(Extracted records)
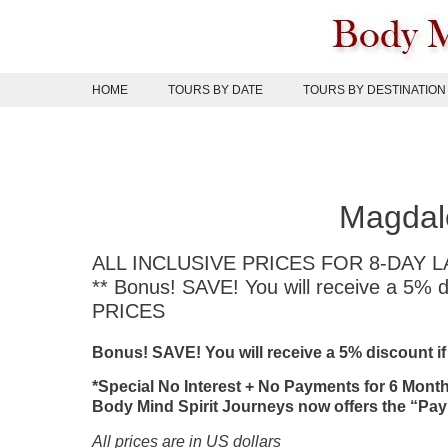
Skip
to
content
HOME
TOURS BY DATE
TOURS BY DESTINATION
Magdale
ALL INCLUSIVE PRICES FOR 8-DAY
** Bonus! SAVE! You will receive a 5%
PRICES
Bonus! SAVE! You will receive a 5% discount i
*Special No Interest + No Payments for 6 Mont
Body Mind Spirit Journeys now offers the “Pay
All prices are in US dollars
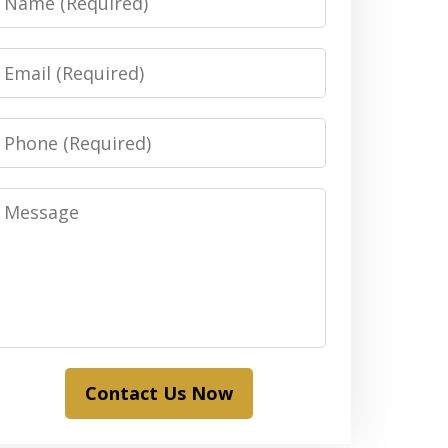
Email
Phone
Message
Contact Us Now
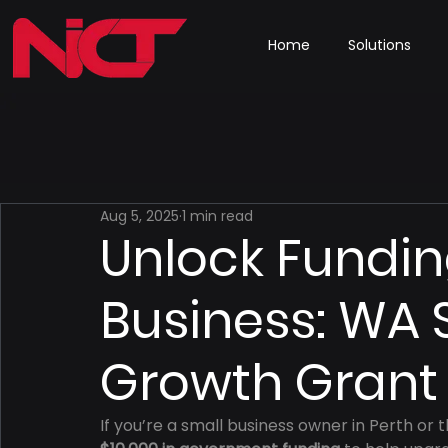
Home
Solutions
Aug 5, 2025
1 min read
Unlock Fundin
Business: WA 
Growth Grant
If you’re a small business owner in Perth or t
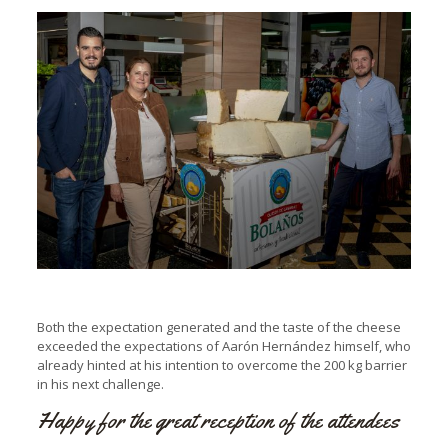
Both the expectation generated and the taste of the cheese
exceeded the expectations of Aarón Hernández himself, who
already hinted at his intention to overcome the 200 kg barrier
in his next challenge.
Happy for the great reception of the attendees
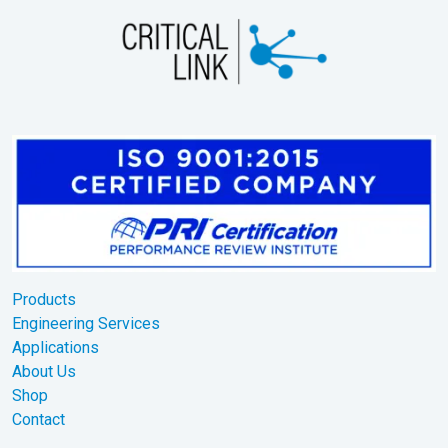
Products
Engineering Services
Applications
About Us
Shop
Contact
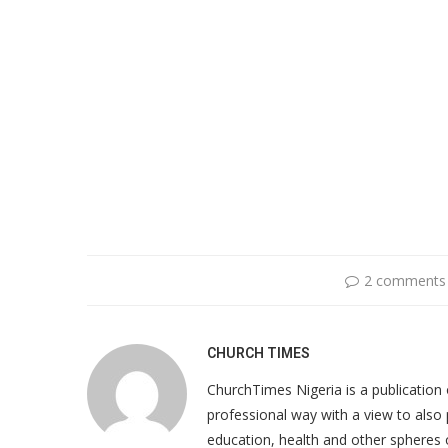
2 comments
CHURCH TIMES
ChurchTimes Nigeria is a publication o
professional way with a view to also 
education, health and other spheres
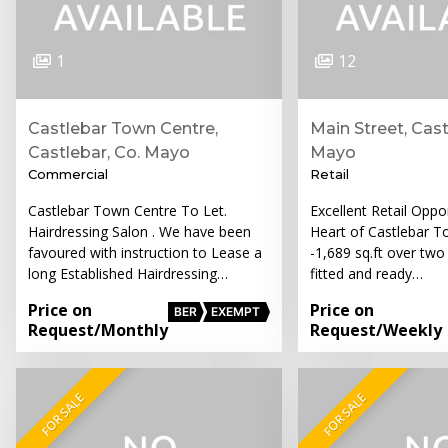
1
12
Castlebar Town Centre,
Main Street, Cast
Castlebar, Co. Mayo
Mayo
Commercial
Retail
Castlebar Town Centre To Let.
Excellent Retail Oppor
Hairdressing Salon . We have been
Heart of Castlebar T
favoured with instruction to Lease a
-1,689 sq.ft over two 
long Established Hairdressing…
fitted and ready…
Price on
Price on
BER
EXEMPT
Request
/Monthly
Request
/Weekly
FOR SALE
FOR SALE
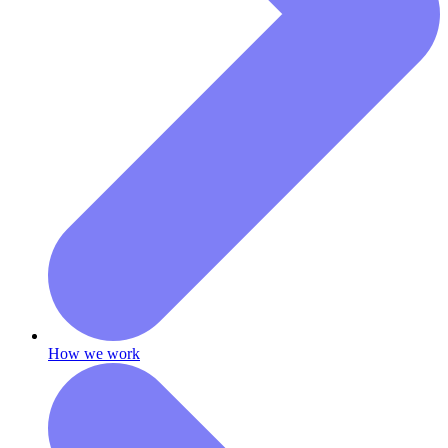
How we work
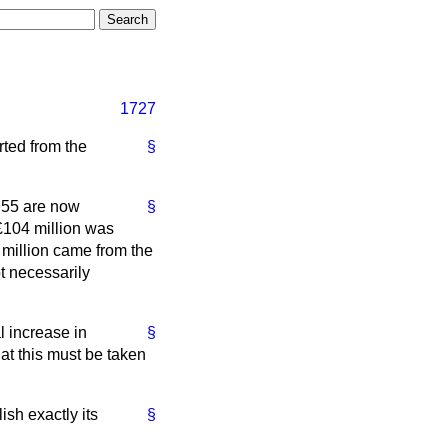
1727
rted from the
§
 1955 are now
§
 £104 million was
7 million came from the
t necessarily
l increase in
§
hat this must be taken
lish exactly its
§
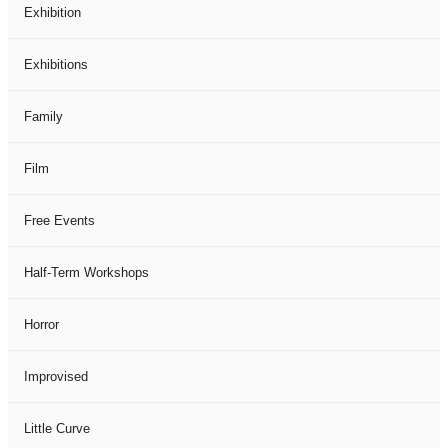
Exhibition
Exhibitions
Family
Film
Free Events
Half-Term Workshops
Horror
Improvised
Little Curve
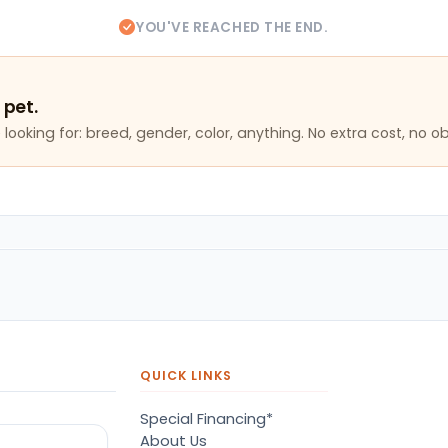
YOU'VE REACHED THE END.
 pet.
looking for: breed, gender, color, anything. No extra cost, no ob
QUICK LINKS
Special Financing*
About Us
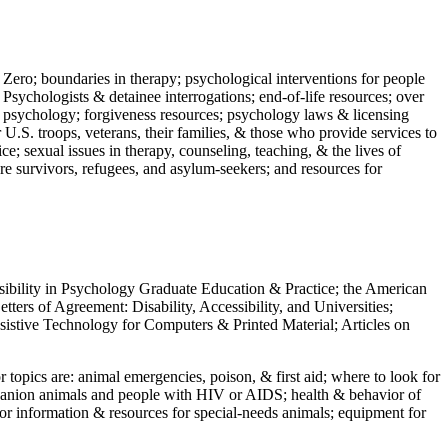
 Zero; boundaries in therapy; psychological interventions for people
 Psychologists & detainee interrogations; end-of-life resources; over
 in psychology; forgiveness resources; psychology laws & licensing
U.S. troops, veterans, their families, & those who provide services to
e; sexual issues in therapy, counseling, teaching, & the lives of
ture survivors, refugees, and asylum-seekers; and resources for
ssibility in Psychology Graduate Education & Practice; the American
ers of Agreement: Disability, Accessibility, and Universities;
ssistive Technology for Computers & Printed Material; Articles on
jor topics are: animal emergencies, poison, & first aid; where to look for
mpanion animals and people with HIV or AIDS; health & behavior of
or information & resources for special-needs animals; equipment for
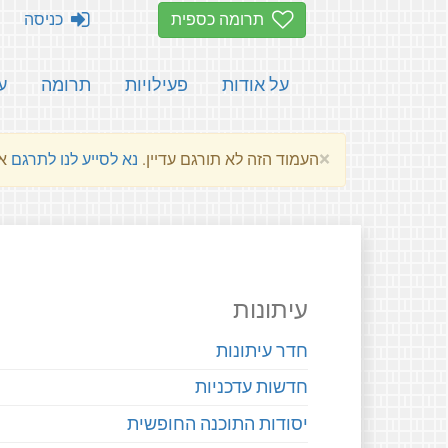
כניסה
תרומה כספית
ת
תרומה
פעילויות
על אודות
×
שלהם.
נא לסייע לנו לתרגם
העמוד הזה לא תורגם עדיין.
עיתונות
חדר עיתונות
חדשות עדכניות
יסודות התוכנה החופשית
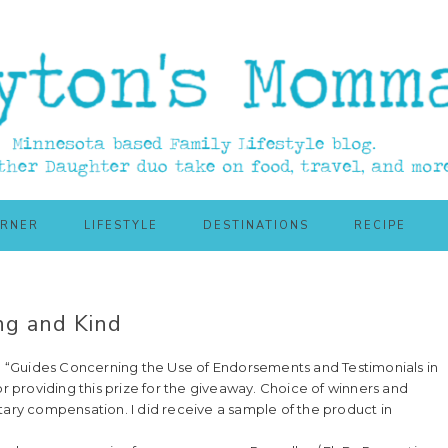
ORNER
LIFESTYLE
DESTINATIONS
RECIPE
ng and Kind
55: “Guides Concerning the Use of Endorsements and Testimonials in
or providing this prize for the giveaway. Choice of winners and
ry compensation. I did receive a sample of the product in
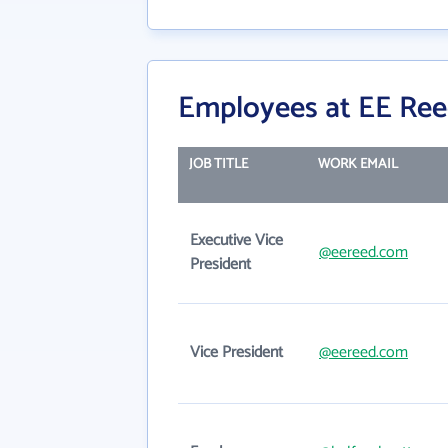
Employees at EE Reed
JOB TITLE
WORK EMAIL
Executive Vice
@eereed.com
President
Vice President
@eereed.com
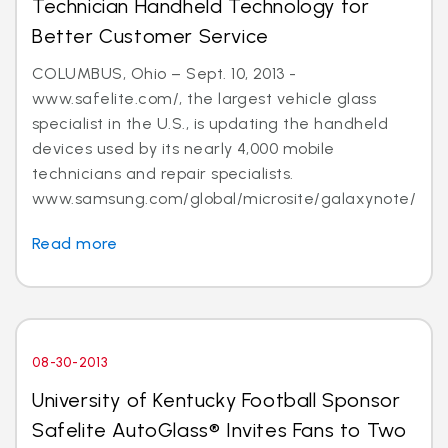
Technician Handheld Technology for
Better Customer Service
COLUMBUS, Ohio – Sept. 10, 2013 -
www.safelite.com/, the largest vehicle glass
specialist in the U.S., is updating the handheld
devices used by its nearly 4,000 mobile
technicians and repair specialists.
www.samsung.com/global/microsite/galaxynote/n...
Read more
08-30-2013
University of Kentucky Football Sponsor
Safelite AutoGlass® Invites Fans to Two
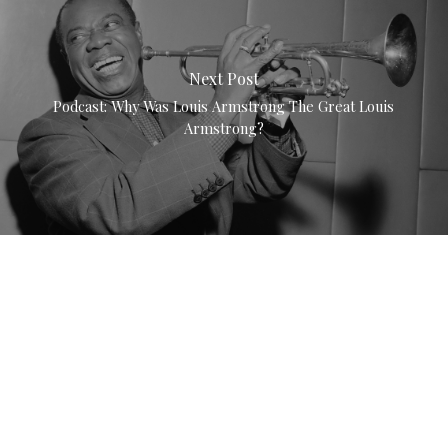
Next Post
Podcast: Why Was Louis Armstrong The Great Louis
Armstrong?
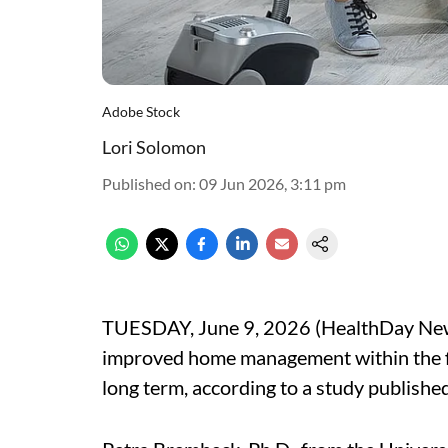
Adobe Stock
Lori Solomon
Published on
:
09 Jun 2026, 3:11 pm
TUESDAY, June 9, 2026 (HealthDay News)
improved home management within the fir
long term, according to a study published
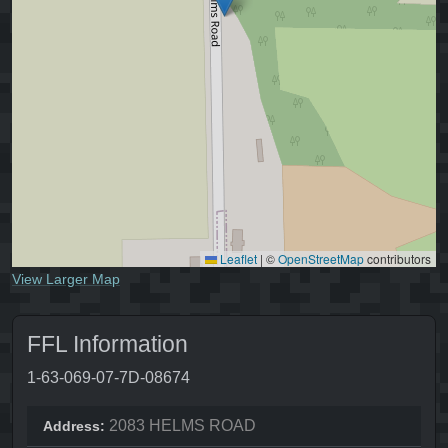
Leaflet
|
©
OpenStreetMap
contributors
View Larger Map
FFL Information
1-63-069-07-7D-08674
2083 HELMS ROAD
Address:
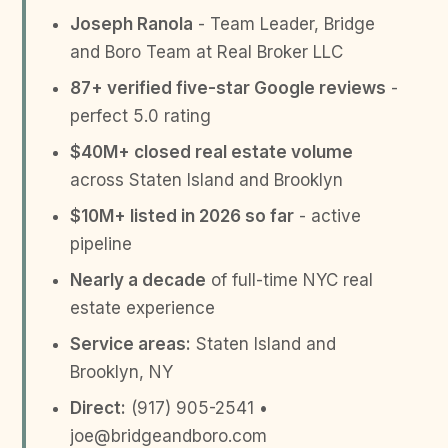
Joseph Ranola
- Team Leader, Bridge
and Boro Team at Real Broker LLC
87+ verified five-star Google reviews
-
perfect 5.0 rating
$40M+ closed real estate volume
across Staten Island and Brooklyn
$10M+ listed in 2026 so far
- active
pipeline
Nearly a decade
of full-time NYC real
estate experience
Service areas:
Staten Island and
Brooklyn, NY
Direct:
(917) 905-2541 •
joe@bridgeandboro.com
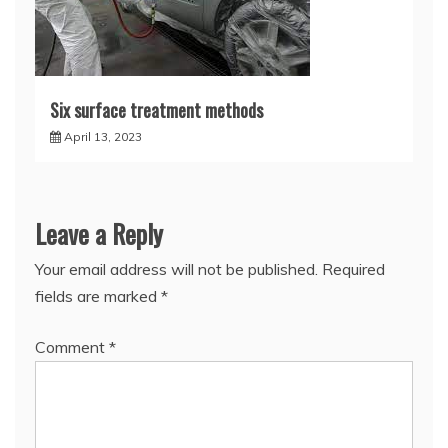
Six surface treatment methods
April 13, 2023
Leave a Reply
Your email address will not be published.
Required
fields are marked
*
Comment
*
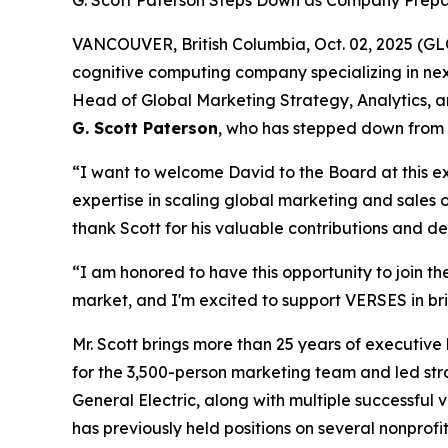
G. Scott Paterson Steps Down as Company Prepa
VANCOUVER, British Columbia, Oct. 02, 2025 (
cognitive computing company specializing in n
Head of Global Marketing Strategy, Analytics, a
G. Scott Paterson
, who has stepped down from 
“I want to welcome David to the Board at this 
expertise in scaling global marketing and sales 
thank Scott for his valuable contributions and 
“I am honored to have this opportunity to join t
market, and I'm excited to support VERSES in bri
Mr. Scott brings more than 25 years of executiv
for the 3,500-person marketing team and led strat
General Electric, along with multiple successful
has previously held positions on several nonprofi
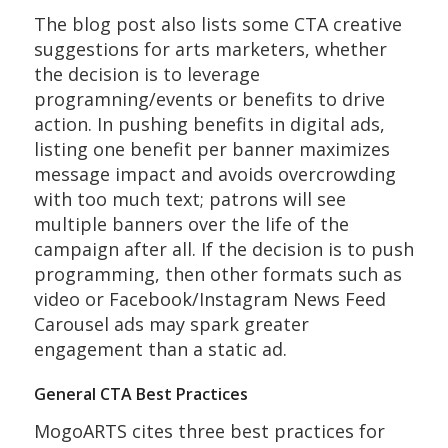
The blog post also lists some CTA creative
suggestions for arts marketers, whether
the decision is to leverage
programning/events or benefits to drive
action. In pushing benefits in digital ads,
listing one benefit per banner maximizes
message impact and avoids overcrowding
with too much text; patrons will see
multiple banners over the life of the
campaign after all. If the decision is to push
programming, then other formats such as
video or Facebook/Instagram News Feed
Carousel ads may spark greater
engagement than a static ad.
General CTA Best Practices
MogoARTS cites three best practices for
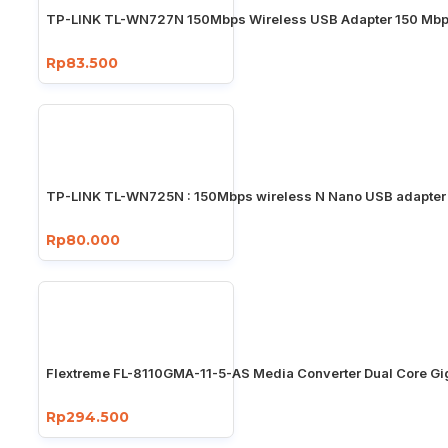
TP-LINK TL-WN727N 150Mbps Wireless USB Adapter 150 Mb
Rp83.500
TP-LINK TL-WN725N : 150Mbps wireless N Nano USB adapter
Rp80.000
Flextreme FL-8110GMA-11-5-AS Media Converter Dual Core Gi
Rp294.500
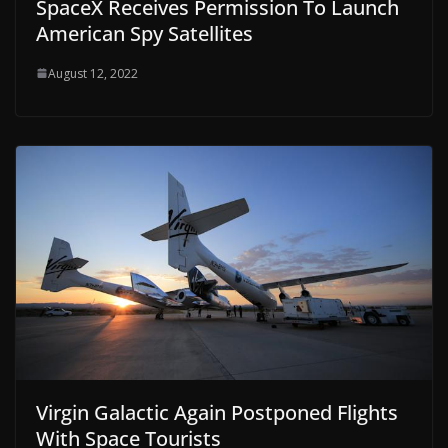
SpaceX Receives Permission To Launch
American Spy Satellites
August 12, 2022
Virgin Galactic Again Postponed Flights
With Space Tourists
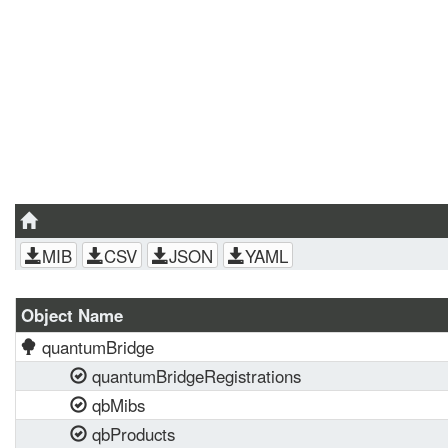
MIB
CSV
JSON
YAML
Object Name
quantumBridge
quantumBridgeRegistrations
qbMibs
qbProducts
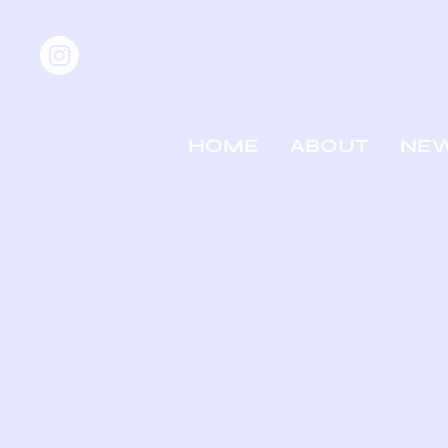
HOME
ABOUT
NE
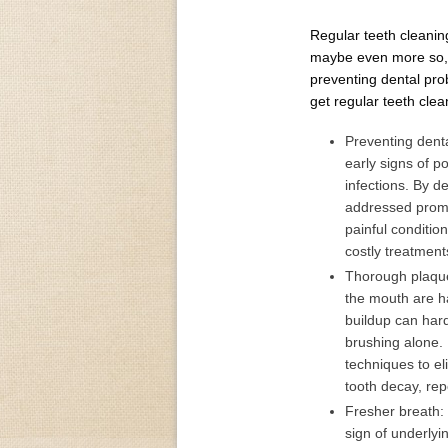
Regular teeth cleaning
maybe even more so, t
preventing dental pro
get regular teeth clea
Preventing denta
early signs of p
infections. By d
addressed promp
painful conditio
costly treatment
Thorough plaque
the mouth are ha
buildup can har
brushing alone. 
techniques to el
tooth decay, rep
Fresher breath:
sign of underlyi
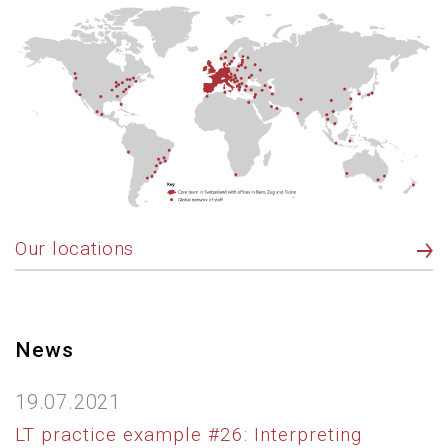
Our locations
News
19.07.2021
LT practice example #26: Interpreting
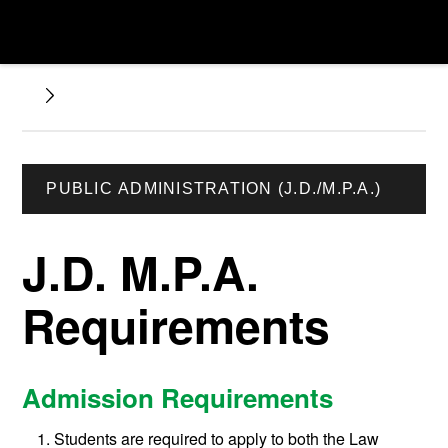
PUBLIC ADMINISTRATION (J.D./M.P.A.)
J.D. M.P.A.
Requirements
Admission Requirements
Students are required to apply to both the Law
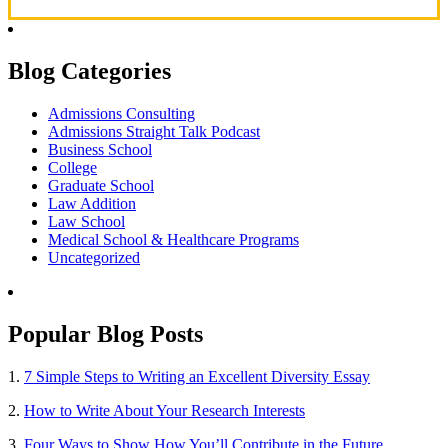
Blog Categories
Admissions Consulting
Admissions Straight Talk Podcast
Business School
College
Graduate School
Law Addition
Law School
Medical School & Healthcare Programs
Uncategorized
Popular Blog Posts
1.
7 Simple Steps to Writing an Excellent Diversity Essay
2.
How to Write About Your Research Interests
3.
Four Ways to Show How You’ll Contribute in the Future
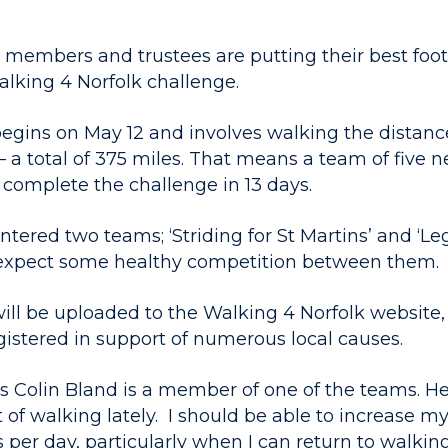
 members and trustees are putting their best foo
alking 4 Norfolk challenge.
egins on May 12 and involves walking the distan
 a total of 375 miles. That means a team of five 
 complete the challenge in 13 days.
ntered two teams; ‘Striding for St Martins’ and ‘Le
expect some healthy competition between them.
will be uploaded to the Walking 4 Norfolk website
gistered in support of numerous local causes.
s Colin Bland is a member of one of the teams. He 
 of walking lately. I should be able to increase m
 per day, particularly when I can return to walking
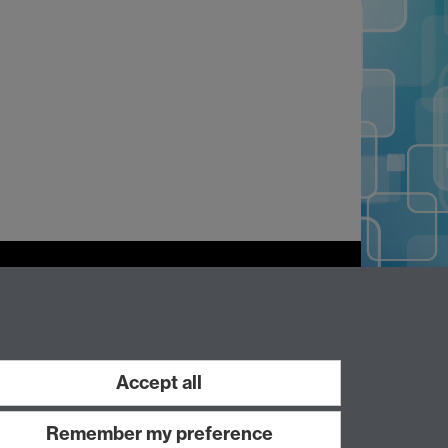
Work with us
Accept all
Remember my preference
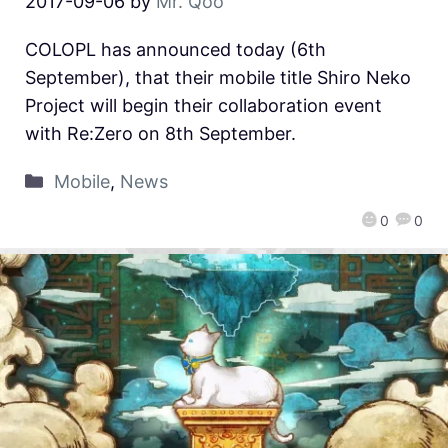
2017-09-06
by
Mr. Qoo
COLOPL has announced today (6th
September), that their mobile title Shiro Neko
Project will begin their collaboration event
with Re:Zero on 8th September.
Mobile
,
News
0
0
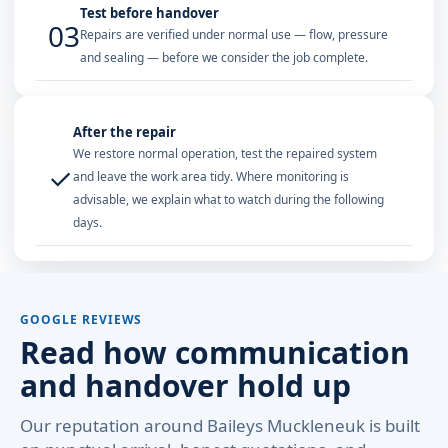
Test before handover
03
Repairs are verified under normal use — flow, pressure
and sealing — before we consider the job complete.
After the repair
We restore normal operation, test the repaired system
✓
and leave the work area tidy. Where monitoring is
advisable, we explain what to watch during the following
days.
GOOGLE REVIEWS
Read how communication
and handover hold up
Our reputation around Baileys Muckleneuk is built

* Task objective: In how many lines of the data does the string "Excellent" appear? Give only the number.

* Solution to this task: 2